This is a collection of Korean traditional New Year dishes. Happy New Year!!
Hope this list will help you celebrate the New Year with delicious food. Happy New Year to you and your family! 새해 복 많이 받으세요.
Tteokguk (or dduk guk) is Korean rice cake soup! This starchy and soothing bowl of soup is not only a New Year’s tradition but is classic comfort food any time of year!
These Korean dumplings filled with a kimchi mixture are highly popular in Korea. If you like kimchi, you’ll love this dumpling recipe. Kimchi adds tons of spicy and savory flavors!
Also see Mandu (dumplings).
Made with bouncy sweet potato starch noodles, japchae (or chapchae) is a classic Korean dish everyone loves! Find out how to make authentic, delicious japchae with this time tested, readers’ favorite recipe!
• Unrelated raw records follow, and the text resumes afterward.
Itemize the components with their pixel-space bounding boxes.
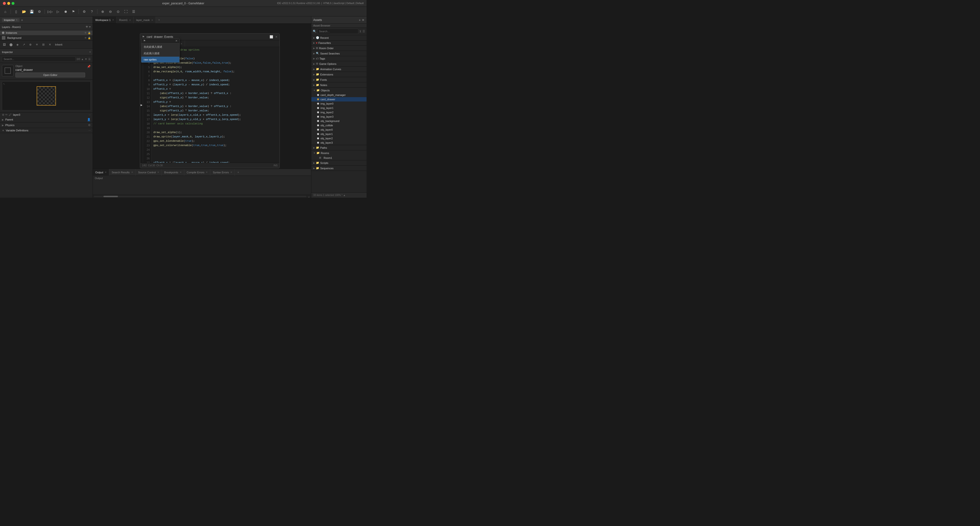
lock-icon[interactable]: 🔒 [88,32,91,34]
breakpoint-button[interactable]: ⚑ [70,8,77,15]
asset-obj-layer0[interactable]: obj_layer0 [311,127,366,132]
open-editor-button[interactable]: Open Editor [16,73,85,77]
maximize-button[interactable] [11,2,14,5]
zoom-in-button[interactable]: ⊕ [99,8,106,15]
syntax-errors-tab[interactable]: Syntax Errors ✕ [210,169,235,176]
add-circle-tool[interactable]: ⬤ [8,42,14,48]
sort-icon[interactable]: ☰ [363,30,365,33]
add-tile-tool[interactable]: ◈ [14,42,20,48]
add-sprite-tool[interactable]: 🖼 [2,42,7,48]
room-order-group-header[interactable]: ▶ ⊞ Room Order [311,46,366,51]
transform-tool[interactable]: ↗ [21,42,27,48]
grid-button[interactable]: ⛶ [123,8,129,15]
visibility-icon[interactable]: 👁 [86,25,88,29]
source-control-tab[interactable]: Source Control ✕ [136,169,162,176]
asset-card-drawer[interactable]: card_drawer [311,97,366,102]
sequences-group-header[interactable]: ▶ 📁 Sequences [311,165,366,171]
paths-group-header[interactable]: ▶ 📁 Paths [311,145,366,150]
layer-mask-tab-close[interactable]: ✕ [151,19,153,21]
source-ctrl-tab-close[interactable]: ✕ [157,171,159,173]
inspector-expand-icon[interactable]: ▾ [89,51,91,53]
favourites-group-header[interactable]: ▶ ♥ Favourites [311,40,366,45]
add-asset-button[interactable]: + [359,18,361,22]
eye-icon[interactable]: 👁 [84,32,87,34]
particle-tool[interactable]: ✳ [34,42,40,48]
inherit-btn[interactable]: Inherit [54,42,64,48]
new-button[interactable]: ▯ [13,8,19,15]
expand-layers-icon[interactable]: ▾ [89,25,91,29]
breakpoints-tab-close[interactable]: ✕ [180,171,181,173]
bottom-scrollbar[interactable]: ⌄ [93,195,311,198]
animation-curves-group-header[interactable]: ▶ 📁 Animation Curves [311,67,366,72]
tilemap-tool[interactable]: ⊞ [40,42,46,48]
debug-run-button[interactable]: ▷▷ [47,8,54,15]
asset-obj-layer1[interactable]: obj_layer1 [311,132,366,136]
save-button[interactable]: 💾 [28,8,35,15]
fonts-group-header[interactable]: ▶ 📁 Fonts [311,77,366,82]
scrollbar-thumb[interactable] [103,196,118,197]
add-layer-tool[interactable]: ⊕ [27,42,33,48]
close-assets-icon[interactable]: ✕ [362,18,364,22]
add-workspace-tab[interactable]: + [156,17,162,23]
asset-obj-collide[interactable]: obj_collide [311,123,366,127]
asset-obj-layer3[interactable]: obj_layer3 [311,141,366,145]
asset-card-depth-manager[interactable]: card_depth_manager [311,93,366,97]
zoom-out-button[interactable]: ⊖ [107,8,114,15]
workspace-tab[interactable]: Workspace 1 ✕ [93,17,117,23]
context-item-0[interactable]: 在此处插入描述 [141,44,180,50]
asset-img-layer3[interactable]: img_layer3 [311,114,366,119]
inspector-tab-close[interactable]: ✕ [16,19,18,21]
recent-group-header[interactable]: ▶ 🕐 Recent [311,35,366,40]
view-button[interactable]: ☰ [130,8,137,15]
instances-layer[interactable]: Instances 👁 🔒 [0,30,92,35]
search-options-icon[interactable]: ☰ [88,57,91,61]
game-options-group-header[interactable]: ▶ ⚙ Game Options [311,61,366,66]
layer-mask-tab[interactable]: layer_mask ✕ [134,17,156,23]
search-prev-icon[interactable]: ▲ [81,57,84,60]
zoom-fit-button[interactable]: ⊙ [115,8,121,15]
compile-errors-tab[interactable]: Compile Errors ✕ [184,169,210,176]
add-panel-button[interactable]: + [21,18,23,22]
background-lock-icon[interactable]: 🔒 [88,37,91,39]
room1-tab[interactable]: Room1 ✕ [117,17,134,23]
output-tab-close[interactable]: ✕ [105,171,107,173]
minimize-button[interactable] [7,2,10,5]
bottom-chevron-icon[interactable]: ⌄ [308,195,310,198]
step-tab-close[interactable]: ✕ [180,43,182,45]
breakpoints-tab[interactable]: Breakpoints ✕ [162,169,184,176]
context-item-2[interactable]: raw sprites [141,57,180,62]
home-button[interactable]: ⌂ [2,8,9,15]
asset-obj-background[interactable]: obj_background [311,119,366,123]
tags-group-header[interactable]: ▶ 🏷 Tags [311,56,366,61]
code-editor-restore-icon[interactable]: ⬜ [270,35,273,38]
asset-img-layer2[interactable]: img_layer2 [311,110,366,114]
asset-obj-layer2[interactable]: obj_layer2 [311,136,366,141]
search-results-tab[interactable]: Search Results ✕ [109,169,136,176]
asset-img-layer1[interactable]: img_layer1 [311,106,366,110]
variable-definitions-section[interactable]: ▼ Variable Definitions ··· [0,128,92,133]
compile-tab-close[interactable]: ✕ [206,171,208,173]
scripts-group-header[interactable]: ▶ 📁 Scripts [311,160,366,165]
code-editor-close-icon[interactable]: ✕ [275,35,278,38]
output-tab[interactable]: Output ✕ [93,169,109,176]
rooms-group-header[interactable]: ▼ 📁 Rooms [311,151,366,156]
room1-tab-close[interactable]: ✕ [129,19,131,21]
close-button[interactable] [3,2,6,5]
background-layer[interactable]: Background 👁 🔒 [0,35,92,40]
settings-button[interactable]: ⚙ [81,8,88,15]
canvas-add-icon[interactable]: ⊕ [2,113,4,116]
physics-section[interactable]: ▶ Physics ⚙ [0,122,92,128]
asset-img-layer0[interactable]: img_layer0 [311,102,366,106]
vardef-more-icon[interactable]: ··· [89,129,91,132]
run-button[interactable]: ▷ [54,8,61,15]
parent-section[interactable]: ▶ Parent 👤 [0,117,92,122]
search-next-icon[interactable]: ▼ [84,57,87,60]
workspace-tab-close[interactable]: ✕ [112,19,114,21]
context-item-1[interactable]: 此处插入描述 [141,50,180,57]
inspector-tab[interactable]: Inspector ✕ [2,18,19,22]
add-bottom-tab[interactable]: + [235,169,242,176]
canvas-edit-icon[interactable]: ✏ [5,113,8,116]
objects-group-header[interactable]: ▼ 📁 Objects [311,88,366,93]
record-button[interactable]: ⏺ [62,8,69,15]
build-button[interactable]: ⚙ [36,8,43,15]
Also see spicy seafood japchae.
Nokdujeon, aka nokdu bindaetteok, is a type of savory Korean pancake made with ground nokdu (mung beans). These crispy golden brown pancakes are soft on the inside with some crunch from the vegetables. They are deliciously nutty!
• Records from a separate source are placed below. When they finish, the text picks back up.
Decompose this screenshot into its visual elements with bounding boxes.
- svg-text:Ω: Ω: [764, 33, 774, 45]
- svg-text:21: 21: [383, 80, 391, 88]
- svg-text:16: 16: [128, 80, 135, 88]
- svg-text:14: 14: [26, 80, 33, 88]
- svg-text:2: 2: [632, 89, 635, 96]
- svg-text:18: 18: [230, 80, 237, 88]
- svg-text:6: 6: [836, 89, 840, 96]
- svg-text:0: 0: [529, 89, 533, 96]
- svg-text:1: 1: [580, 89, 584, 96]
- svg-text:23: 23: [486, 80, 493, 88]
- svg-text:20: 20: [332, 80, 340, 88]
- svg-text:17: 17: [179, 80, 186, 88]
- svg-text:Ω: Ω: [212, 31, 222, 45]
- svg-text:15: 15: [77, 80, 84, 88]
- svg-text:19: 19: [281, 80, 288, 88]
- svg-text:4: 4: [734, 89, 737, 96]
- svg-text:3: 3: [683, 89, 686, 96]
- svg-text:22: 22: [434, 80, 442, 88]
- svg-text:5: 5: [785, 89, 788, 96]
Sanjeok is a variety of jeok – skewered meat and vegetables. The ingredients are skewered and then grilled or pan-fried.
What better way to kick off the new year than with this beautiful and nutritionally well-balanced dish called gujeolpan (구절판)?Historically being a royal court dish during the Yi Dynasty, gujeolpan consists of 8 delicate fillings served around thin crepe-like wheat flour pancakes called miljeonbyeong (밀전병).
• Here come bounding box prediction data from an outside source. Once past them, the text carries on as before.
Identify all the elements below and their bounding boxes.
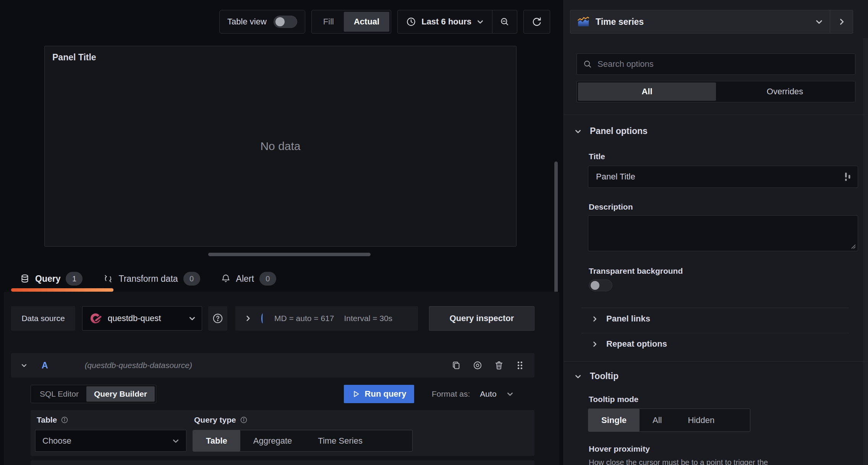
grafana-panel-editor: Table view Fill Actual Last 6 hours <box>0 0 868 465</box>
visualization-picker: Time series <box>570 10 853 34</box>
query-type-time-series[interactable]: Time Series <box>305 430 376 451</box>
tooltip-title: Tooltip <box>590 371 619 381</box>
time-range-picker[interactable]: Last 6 hours <box>398 10 492 33</box>
table-view-toggle-group: Table view <box>219 10 305 34</box>
description-field[interactable] <box>588 215 858 251</box>
delete-query-trash-icon[interactable] <box>494 360 504 370</box>
refresh-icon <box>531 16 542 27</box>
resize-handle-icon[interactable] <box>850 243 856 249</box>
tooltip-mode-single[interactable]: Single <box>588 409 640 431</box>
divider <box>581 333 849 333</box>
panel-preview: Panel Title No data <box>44 46 517 247</box>
datasource-help-button[interactable] <box>208 306 227 331</box>
format-as-control[interactable]: Format as: Auto <box>432 385 531 403</box>
format-as-value: Auto <box>480 389 496 399</box>
options-tab-overrides[interactable]: Overrides <box>716 82 854 101</box>
panel-options-title: Panel options <box>590 126 648 136</box>
next-form-section-edge <box>31 460 534 465</box>
table-select-value: Choose <box>42 436 71 446</box>
panel-options-header[interactable]: Panel options <box>575 126 648 136</box>
database-icon <box>20 274 30 284</box>
chevron-right-icon <box>591 341 598 347</box>
query-options-row[interactable]: MD = auto = 617 Interval = 30s <box>235 306 418 331</box>
options-sidebar: Time series All Overrides Panel options … <box>564 0 868 465</box>
tooltip-header[interactable]: Tooltip <box>575 371 619 381</box>
tab-transform-count: 0 <box>183 272 200 286</box>
panel-links-section[interactable]: Panel links <box>591 314 650 324</box>
table-select[interactable]: Choose <box>35 430 186 452</box>
format-as-label: Format as: <box>432 389 470 399</box>
main-vertical-scrollbar[interactable] <box>554 161 558 308</box>
repeat-options-section[interactable]: Repeat options <box>591 339 667 349</box>
interval: Interval = 30s <box>344 314 392 323</box>
tab-alert-label: Alert <box>236 274 254 284</box>
no-data-message: No data <box>45 46 516 246</box>
visualization-name: Time series <box>596 17 809 27</box>
datasource-label: Data source <box>11 306 75 331</box>
switch-knob-icon <box>591 281 599 290</box>
panel-resize-handle[interactable] <box>208 253 371 256</box>
hover-proximity-label: Hover proximity <box>589 444 650 454</box>
description-field-label: Description <box>589 202 633 212</box>
actual-option[interactable]: Actual <box>344 12 389 32</box>
editor-toolbar: Table view Fill Actual Last 6 hours <box>219 10 550 34</box>
query-row-header[interactable]: A (questdb-questdb-datasource) <box>11 353 534 378</box>
tab-query[interactable]: Query 1 <box>20 272 83 286</box>
tab-transform-data[interactable]: Transform data 0 <box>103 272 200 286</box>
cursor-mark <box>261 313 264 323</box>
chevron-right-icon <box>591 316 598 322</box>
drag-handle-icon[interactable] <box>515 360 525 370</box>
tooltip-mode-radio-group: Single All Hidden <box>588 408 750 432</box>
time-controls-group: Last 6 hours <box>397 10 517 34</box>
table-view-switch[interactable] <box>274 16 297 28</box>
duplicate-query-icon[interactable] <box>451 360 461 370</box>
query-type-aggregate[interactable]: Aggregate <box>240 430 305 451</box>
query-type-label-text: Query type <box>194 415 236 425</box>
chevron-right-icon <box>838 18 845 26</box>
hide-response-eye-icon[interactable] <box>473 360 483 370</box>
tooltip-mode-hidden[interactable]: Hidden <box>675 409 727 431</box>
table-view-label: Table view <box>227 17 267 27</box>
chevron-down-icon <box>507 391 513 397</box>
info-icon <box>240 416 248 424</box>
collapse-options-pane-button[interactable] <box>830 10 853 33</box>
panel-title-input[interactable] <box>588 166 858 187</box>
tooltip-mode-all[interactable]: All <box>640 409 675 431</box>
query-type-radio-group: Table Aggregate Time Series <box>193 430 413 452</box>
run-query-button[interactable]: Run query <box>344 385 414 403</box>
datasource-picker[interactable]: questdb-quest <box>82 306 202 331</box>
collapse-chevron-icon[interactable] <box>21 362 27 368</box>
transparent-background-switch[interactable] <box>589 279 612 291</box>
query-type-table[interactable]: Table <box>193 430 240 451</box>
tab-alert-count: 0 <box>259 272 276 286</box>
options-search[interactable] <box>577 53 855 75</box>
display-mode-group: Fill Actual <box>311 10 391 34</box>
refresh-button[interactable] <box>523 10 550 34</box>
chevron-down-icon <box>172 438 179 444</box>
tab-alert[interactable]: Alert 0 <box>221 272 276 286</box>
panel-links-label: Panel links <box>606 314 650 324</box>
editor-tabs: Query 1 Transform data 0 Alert 0 <box>20 267 276 290</box>
query-builder-mode[interactable]: Query Builder <box>86 386 155 402</box>
fill-option[interactable]: Fill <box>313 12 344 32</box>
tab-transform-label: Transform data <box>118 274 178 284</box>
switch-knob-icon <box>275 17 285 26</box>
divider <box>581 308 849 308</box>
query-type-field-label: Query type <box>194 415 248 425</box>
active-tab-indicator <box>11 288 113 292</box>
zoom-out-button[interactable] <box>492 10 517 33</box>
visualization-select[interactable]: Time series <box>570 10 830 33</box>
datasource-name: questdb-quest <box>108 313 183 323</box>
editor-mode-group: SQL Editor Query Builder <box>31 385 156 403</box>
options-tab-all[interactable]: All <box>578 82 716 101</box>
sql-editor-mode[interactable]: SQL Editor <box>32 386 86 402</box>
max-data-points: MD = auto = 617 <box>274 314 334 323</box>
tooltip-mode-label: Tooltip mode <box>589 395 638 404</box>
sidebar-scrollbar[interactable] <box>863 38 868 465</box>
tab-query-label: Query <box>35 274 60 284</box>
panel-title-field <box>588 166 858 188</box>
variable-suggestion-icon[interactable] <box>844 172 852 182</box>
zoom-out-icon <box>500 17 510 27</box>
options-search-input[interactable] <box>598 59 849 69</box>
query-inspector-button[interactable]: Query inspector <box>429 306 534 331</box>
Nabak kimchi is a traditional holiday kimchi. Growing up, we always had nabak kimchi with tteokguk (rice cake soup), which is a New Year soup. They are delicious together!
Finally, no Korean feast can be without vegetable side dishes. See my 15 Vegetable Side Dishes. Traditionally, vegetables are served in three colors (white, black/brown, and green), which are collectively called samsaek namul, 삼색나물. They commonly are doraji (bellflower roots), gosari (fiddlehead ferns), and siguemchi (spinach) namul dishes.